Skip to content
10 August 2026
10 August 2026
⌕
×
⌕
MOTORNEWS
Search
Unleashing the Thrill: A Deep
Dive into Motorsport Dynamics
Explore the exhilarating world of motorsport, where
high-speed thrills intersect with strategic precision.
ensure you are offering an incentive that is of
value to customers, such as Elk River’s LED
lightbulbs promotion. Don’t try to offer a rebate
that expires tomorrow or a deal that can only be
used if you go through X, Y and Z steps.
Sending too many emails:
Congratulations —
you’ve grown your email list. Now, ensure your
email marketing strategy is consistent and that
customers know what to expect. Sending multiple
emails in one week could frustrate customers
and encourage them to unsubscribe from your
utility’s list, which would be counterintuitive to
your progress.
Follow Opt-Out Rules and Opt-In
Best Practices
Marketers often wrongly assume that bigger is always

┄┄┄┄┄┄

- [EXERCISE DIRECTIONS]: The answer should consist solely of the lines from the first line above through the one with "ensure you are", both included, repeated exactly.

- [WRITTEN SOLUTION]:
Skip to content
10 August 2026
10 August 2026
⌕
×
⌕
MOTORNEWS
Search
Unleashing the Thrill: A Deep
Dive into Motorsport Dynamics
Explore the exhilarating world of motorsport, where
high-speed thrills intersect with strategic precision.
ensure you are offering an incentive that is of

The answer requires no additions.